DATA FOR ANALYSIS: Begin
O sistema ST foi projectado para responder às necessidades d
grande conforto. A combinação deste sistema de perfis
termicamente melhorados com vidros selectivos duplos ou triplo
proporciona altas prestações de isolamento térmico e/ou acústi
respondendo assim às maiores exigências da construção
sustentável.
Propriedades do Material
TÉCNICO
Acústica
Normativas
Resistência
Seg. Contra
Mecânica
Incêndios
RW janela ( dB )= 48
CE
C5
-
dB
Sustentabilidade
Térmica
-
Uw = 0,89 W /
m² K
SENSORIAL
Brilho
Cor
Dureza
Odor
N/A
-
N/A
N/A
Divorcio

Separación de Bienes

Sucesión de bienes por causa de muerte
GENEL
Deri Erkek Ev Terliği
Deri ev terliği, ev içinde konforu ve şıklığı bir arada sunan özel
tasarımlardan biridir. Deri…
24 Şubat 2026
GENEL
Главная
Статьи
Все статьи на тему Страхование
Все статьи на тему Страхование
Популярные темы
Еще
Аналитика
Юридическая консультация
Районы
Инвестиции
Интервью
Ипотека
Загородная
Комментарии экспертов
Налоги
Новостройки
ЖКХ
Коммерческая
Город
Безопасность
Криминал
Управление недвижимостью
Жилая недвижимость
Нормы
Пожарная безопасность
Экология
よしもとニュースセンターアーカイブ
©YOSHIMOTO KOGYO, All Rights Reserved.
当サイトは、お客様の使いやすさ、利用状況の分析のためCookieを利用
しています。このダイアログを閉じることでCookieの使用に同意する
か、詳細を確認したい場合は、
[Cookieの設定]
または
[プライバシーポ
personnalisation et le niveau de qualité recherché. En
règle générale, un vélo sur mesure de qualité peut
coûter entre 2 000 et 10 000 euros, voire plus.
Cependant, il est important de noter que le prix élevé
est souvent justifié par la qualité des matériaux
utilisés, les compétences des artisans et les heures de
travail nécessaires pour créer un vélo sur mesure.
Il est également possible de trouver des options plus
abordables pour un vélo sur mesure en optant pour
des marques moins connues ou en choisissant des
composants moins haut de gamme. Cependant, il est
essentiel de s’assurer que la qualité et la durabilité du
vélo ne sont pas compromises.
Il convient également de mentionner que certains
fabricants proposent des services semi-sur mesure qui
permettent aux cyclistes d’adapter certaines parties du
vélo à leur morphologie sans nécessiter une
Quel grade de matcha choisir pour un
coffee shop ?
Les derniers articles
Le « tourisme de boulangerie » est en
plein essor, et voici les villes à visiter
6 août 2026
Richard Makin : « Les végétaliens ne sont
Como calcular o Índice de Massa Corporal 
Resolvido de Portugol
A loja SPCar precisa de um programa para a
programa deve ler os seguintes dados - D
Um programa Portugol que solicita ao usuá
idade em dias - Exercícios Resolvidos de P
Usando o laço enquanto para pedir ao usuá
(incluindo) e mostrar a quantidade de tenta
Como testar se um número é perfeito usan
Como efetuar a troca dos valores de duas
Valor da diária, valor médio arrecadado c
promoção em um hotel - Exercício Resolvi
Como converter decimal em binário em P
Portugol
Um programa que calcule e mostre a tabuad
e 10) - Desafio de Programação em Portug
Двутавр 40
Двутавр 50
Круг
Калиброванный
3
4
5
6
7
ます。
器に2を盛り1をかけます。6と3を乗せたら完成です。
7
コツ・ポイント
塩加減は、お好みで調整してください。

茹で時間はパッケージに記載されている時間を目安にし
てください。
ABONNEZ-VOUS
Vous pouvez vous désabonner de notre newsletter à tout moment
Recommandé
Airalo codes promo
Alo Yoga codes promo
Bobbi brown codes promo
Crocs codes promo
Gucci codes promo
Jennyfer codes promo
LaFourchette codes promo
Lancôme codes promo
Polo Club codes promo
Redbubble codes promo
DATA FOR ANALYSIS: End
AIM OF THE EXERCISE: Output the material in full, exactly as it appears.

WRITTEN ANSWER:
O sistema ST foi projectado para responder às necessidades d
grande conforto. A combinação deste sistema de perfis
termicamente melhorados com vidros selectivos duplos ou triplo
proporciona altas prestações de isolamento térmico e/ou acústi
respondendo assim às maiores exigências da construção
sustentável.
Propriedades do Material
TÉCNICO
Acústica
Normativas
Resistência
Seg. Contra
Mecânica
Incêndios
RW janela ( dB )= 48
CE
C5
-
dB
Sustentabilidade
Térmica
-
Uw = 0,89 W /
m² K
SENSORIAL
Brilho
Cor
Dureza
Odor
N/A
-
N/A
N/A
Divorcio

Separación de Bienes

Sucesión de bienes por causa de muerte
GENEL
Deri Erkek Ev Terliği
Deri ev terliği, ev içinde konforu ve şıklığı bir arada sunan özel
tasarımlardan biridir. Deri…
24 Şubat 2026
GENEL
Главная
Статьи
Все статьи на тему Страхование
Все статьи на тему Страхование
Популярные темы
Еще
Аналитика
Юридическая консультация
Районы
Инвестиции
Интервью
Ипотека
Загородная
Комментарии экспертов
Налоги
Новостройки
ЖКХ
Коммерческая
Город
Безопасность
Криминал
Управление недвижимостью
Жилая недвижимость
Нормы
Пожарная безопасность
Экология
よしもとニュースセンターアーカイブ
©YOSHIMOTO KOGYO, All Rights Reserved.
当サイトは、お客様の使いやすさ、利用状況の分析のためCookieを利用
しています。このダイアログを閉じることでCookieの使用に同意する
か、詳細を確認したい場合は、
[Cookieの設定]
または
[プライバシーポ
personnalisation et le niveau de qualité recherché. En
règle générale, un vélo sur mesure de qualité peut
coûter entre 2 000 et 10 000 euros, voire plus.
Cependant, il est important de noter que le prix élevé
est souvent justifié par la qualité des matériaux
utilisés, les compétences des artisans et les heures de
travail nécessaires pour créer un vélo sur mesure.
Il est également possible de trouver des options plus
abordables pour un vélo sur mesure en optant pour
des marques moins connues ou en choisissant des
composants moins haut de gamme. Cependant, il est
essentiel de s’assurer que la qualité et la durabilité du
vélo ne sont pas compromises.
Il convient également de mentionner que certains
fabricants proposent des services semi-sur mesure qui
permettent aux cyclistes d’adapter certaines parties du
vélo à leur morphologie sans nécessiter une
Quel grade de matcha choisir pour un
coffee shop ?
Les derniers articles
Le « tourisme de boulangerie » est en
plein essor, et voici les villes à visiter
6 août 2026
Richard Makin : « Les végétaliens ne sont
Como calcular o Índice de Massa Corporal 
Resolvido de Portugol
A loja SPCar precisa de um programa para a
programa deve ler os seguintes dados - D
Um programa Portugol que solicita ao usuá
idade em dias - Exercícios Resolvidos de P
Usando o laço enquanto para pedir ao usuá
(incluindo) e mostrar a quantidade de tenta
Como testar se um número é perfeito usan
Como efetuar a troca dos valores de duas
Valor da diária, valor médio arrecadado c
promoção em um hotel - Exercício Resolvi
Como converter decimal em binário em P
Portugol
Um programa que calcule e mostre a tabuad
e 10) - Desafio de Programação em Portug
Двутавр 40
Двутавр 50
Круг
Калиброванный
3
4
5
6
7
ます。
器に2を盛り1をかけます。6と3を乗せたら完成です。
7
コツ・ポイント
塩加減は、お好みで調整してください。

茹で時間はパッケージに記載されている時間を目安にし
てください。
ABONNEZ-VOUS
Vous pouvez vous désabonner de notre newsletter à tout moment
Recommandé
Airalo codes promo
Alo Yoga codes promo
Bobbi brown codes promo
Crocs codes promo
Gucci codes promo
Jennyfer codes promo
LaFourchette codes promo
Lancôme codes promo
Polo Club codes promo
Redbubble codes promo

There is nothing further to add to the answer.